**Problem requirements**
The response should hold each line from the entries below where "agriculture" is found.
******
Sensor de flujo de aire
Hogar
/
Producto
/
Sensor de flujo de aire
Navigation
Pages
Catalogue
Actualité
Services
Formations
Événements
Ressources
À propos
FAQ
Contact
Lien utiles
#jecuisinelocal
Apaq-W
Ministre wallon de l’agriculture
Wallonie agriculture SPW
******
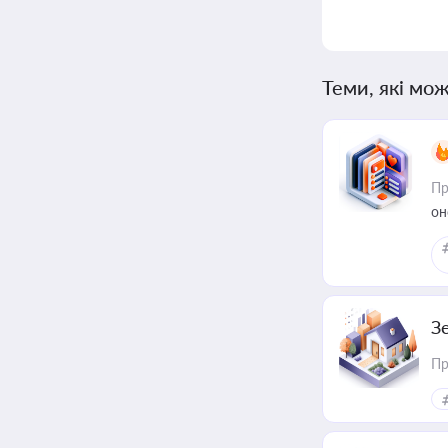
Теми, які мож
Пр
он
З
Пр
******
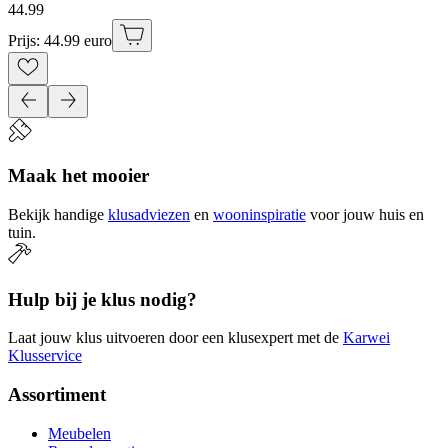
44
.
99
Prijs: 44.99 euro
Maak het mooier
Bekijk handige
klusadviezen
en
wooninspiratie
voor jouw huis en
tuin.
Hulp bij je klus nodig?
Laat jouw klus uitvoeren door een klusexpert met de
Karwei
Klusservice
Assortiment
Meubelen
******
**Output**
Ministre wallon de l’agriculture
Wallonie agriculture SPW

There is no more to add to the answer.